Password recovery

In this article we are going to build a simple neural network that will recover password from a broken one. If you aren’t familiar with a Discrete Hopfield Network algorithm, you can read this article.

Before running all experiments, we need to set up seed parameter to make all results reproducible. But you can test code without it.

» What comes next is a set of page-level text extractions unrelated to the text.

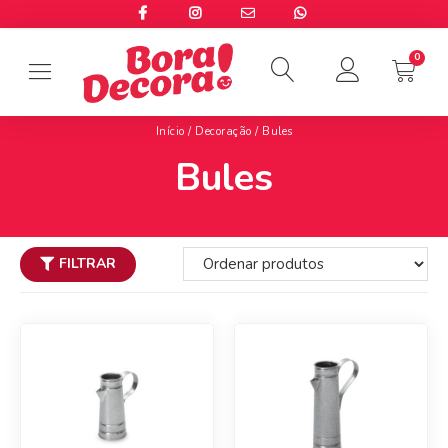
Início
/
Decoração
/ Bules
Bules
FILTRAR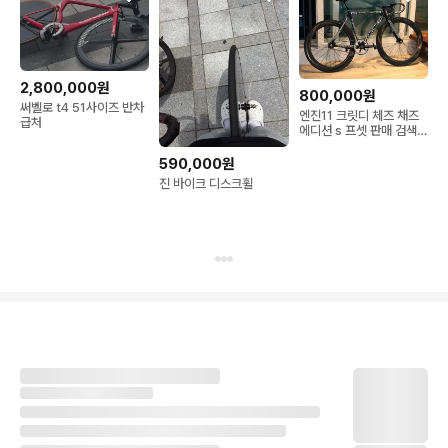
2,800,000원
800,000원
써벨로 t4 51사이즈 반차
엔진11 크릿디 체즈 채즈
급처
에디션 s 프셋 판매 검색어
페포코리마마빅짚비티트
랙차
590,000원
진 바이크 디스크휠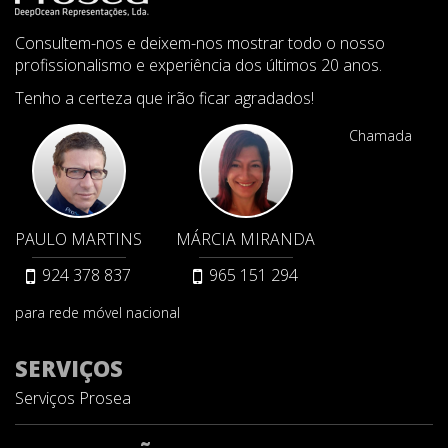
Consultem-nos e deixem-nos mostrar todo o nosso
profissionalismo e experiência dos últimos 20 anos.
Tenho a certeza que irão ficar agradados!
Chamada
PAULO MARTINS
MÁRCIA MIRANDA
924 378 837
965 151 294
para rede móvel nacional
SERVIÇOS
Serviços Prosea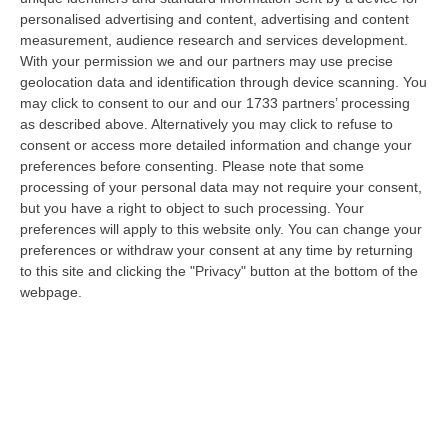
su 100, dato tra i più bassi d’Italia
personalised advertising and content, advertising and content
measurement, audience research and services development.
Pubblicato il: 17/11/22 – 9:22
With your permission we and our partners may use precise
geolocation data and identification through device scanning. You
may click to consent to our and our 1733 partners’ processing
as described above. Alternatively you may click to refuse to
consent or access more detailed information and change your
preferences before consenting.
Please note that some
processing of your personal data may not require your consent,
but you have a right to object to such processing. Your
preferences will apply to this website only. You can change your
preferences or withdraw your consent at any time by returning
to this site and clicking the "Privacy" button at the bottom of the
webpage.
Attacco hacker alla Siae: rubati i dati
sensibili degli artisti
Sarebbero stati esfiltrati poco più di 70GB di
dati. Indaga la Polizia postale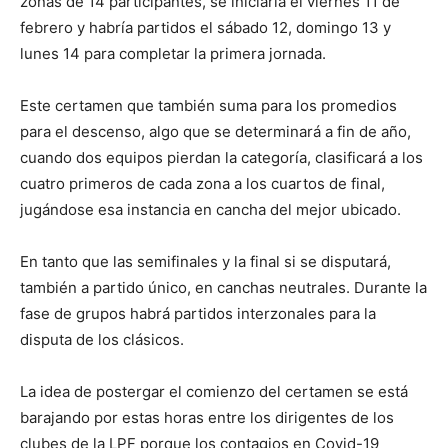
zonas de 14 participantes, se iniciaría el viernes 11 de
febrero y habría partidos el sábado 12, domingo 13 y
lunes 14 para completar la primera jornada.
Este certamen que también suma para los promedios
para el descenso, algo que se determinará a fin de año,
cuando dos equipos pierdan la categoría, clasificará a los
cuatro primeros de cada zona a los cuartos de final,
jugándose esa instancia en cancha del mejor ubicado.
En tanto que las semifinales y la final si se disputará,
también a partido único, en canchas neutrales. Durante la
fase de grupos habrá partidos interzonales para la
disputa de los clásicos.
La idea de postergar el comienzo del certamen se está
barajando por estas horas entre los dirigentes de los
clubes de la LPF porque los contagios en Covid-19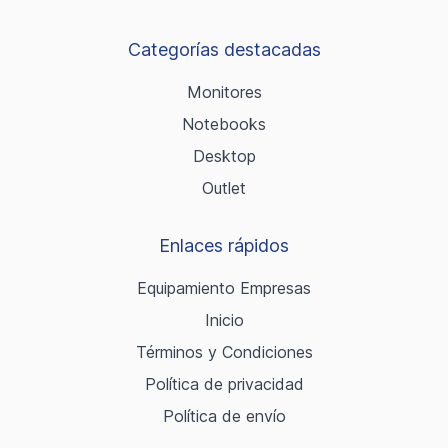
Categorías destacadas
Monitores
Notebooks
Desktop
Outlet
Enlaces rápidos
Equipamiento Empresas
Inicio
Términos y Condiciones
Política de privacidad
Política de envío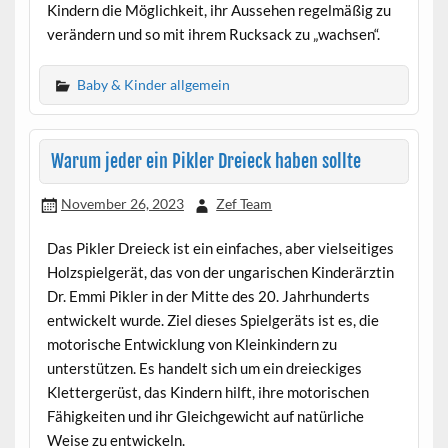
Kindern die Möglichkeit, ihr Aussehen regelmäßig zu
verändern und so mit ihrem Rucksack zu „wachsen“.
Baby & Kinder allgemein
Warum jeder ein Pikler Dreieck haben sollte
November 26, 2023
Zef Team
Das Pikler Dreieck ist ein einfaches, aber vielseitiges
Holzspielgerät, das von der ungarischen Kinderärztin
Dr. Emmi Pikler in der Mitte des 20. Jahrhunderts
entwickelt wurde. Ziel dieses Spielgeräts ist es, die
motorische Entwicklung von Kleinkindern zu
unterstützen. Es handelt sich um ein dreieckiges
Klettergerüst, das Kindern hilft, ihre motorischen
Fähigkeiten und ihr Gleichgewicht auf natürliche
Weise zu entwickeln.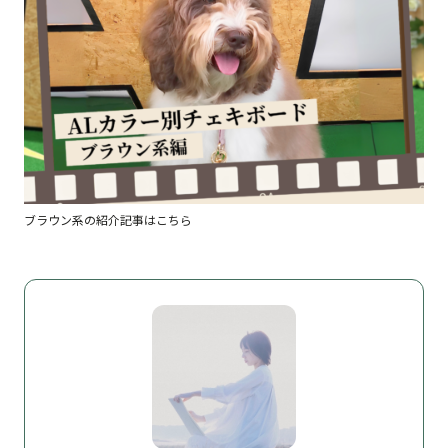
ブラウン系の紹介記事はこちら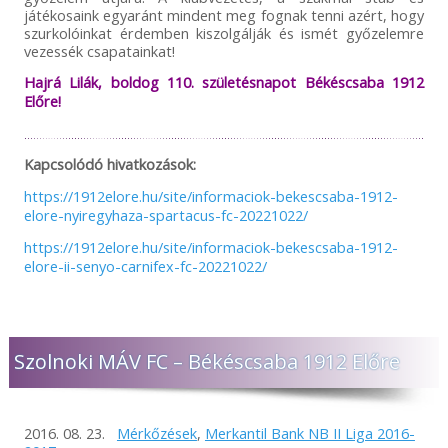
játékosaink egyaránt mindent meg fognak tenni azért, hogy
szurkolóinkat érdemben kiszolgálják és ismét győzelemre
vezessék csapatainkat!
Hajrá Lilák, boldog 110. születésnapot Békéscsaba 1912
Előre!
Kapcsolódó hivatkozások:
https://1912elore.hu/site/informaciok-bekescsaba-1912-
elore-nyiregyhaza-spartacus-fc-20221022/
https://1912elore.hu/site/informaciok-bekescsaba-1912-
elore-ii-senyo-carnifex-fc-20221022/
Szolnoki MÁV FC – Békéscsaba 1912 Előre
2016. 08. 23.
Mérkőzések
,
Merkantil Bank NB II Liga 2016-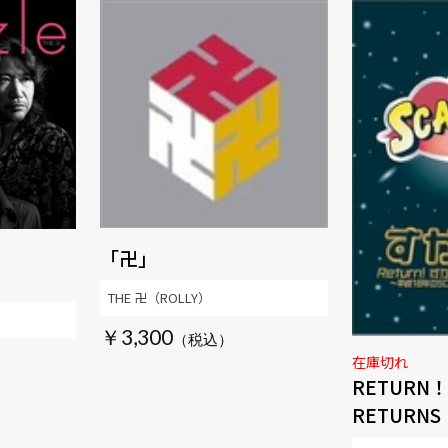
「卍」
THE 卍（ROLLY）
￥3,300
在庫切れ
RETURN！
RETURN
SCANH'N 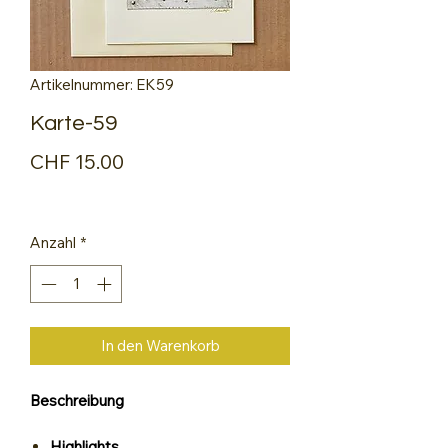
Artikelnummer: EK59
Karte-59
Preis
CHF 15.00
Anzahl
*
In den Warenkorb
Beschreibung
Highlights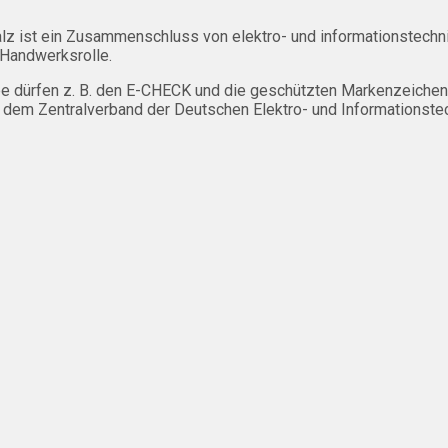
falz ist ein Zusammenschluss von elektro- und informationstec
 Handwerksrolle.
triebe dürfen z. B. den E-CHECK und die geschützten Markenzeic
 dem Zentralverband der Deutschen Elektro- und Informationste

from neupy import environment
environment.reproducible()

If you can’t reproduce with your version of Python or libraries you can install those ones that were used in this article:

>>> import neupy
>>> neupy.__version__
'0.3.0'
>>> import numpy
>>> numpy.__version__
'1.9.2'
>>> import platform
>>> platform.python_version()
'3.4.3'

Code works with a Python 2.7 as well.

Data transformation

Before building the network that will save and recover passwords, we should make transformations for input and output data. But it wouldn’t be enough just to encode it, we should set up a constant length for an input string to make sure that strings will have the same length Also we should define what string encoding we will use. For simplicity we will use only ASCII symbols. So, let’s define a function that transforms a string into a binary list.

def str2bin(text, max_length=30):
    if len(text) > max_length:
        raise ValueError("Text can't contains more "
                         "than {} symbols".format(max_length))

    text = text.rjust(max_length)

    bits_list = []
    for symbol in text:
        bits = bin(ord(symbol))
        # Cut `0b` from the beggining and fill with zeros if they
        # are missed
        bits = bits[2:].zfill(8)
        bits_list.extend(map(int, bits))

    return list(bits_list)

Our function takes 2 parameters. First one is the string that we want to encode. And second attribute is setting up a constant length for input vector. If length of the input string is less than max_length value, then function fills spaces at the beginning of the string.

Let’s check str2bin function output.

>>> str2bin("test", max_length=5)
[0, 0, 1, 0, 0, 0, 0, 0, 0, ... ]
>>> len(str2bin("test", max_length=5))
40

ASCII encoding uses 8 bits per symbol and we set up 5 symbols per string, so our vector length equals to 40. From the first output, as you can see, first 8 symbols are equal to 00100000, that is a space value from the ASCII table.

After preforming recovery procedure we will always be getting a binary list. So before we begin to store data in neural network, we should define another function that transforms a binary list back into a string (which is basically inversed operation to the previous function).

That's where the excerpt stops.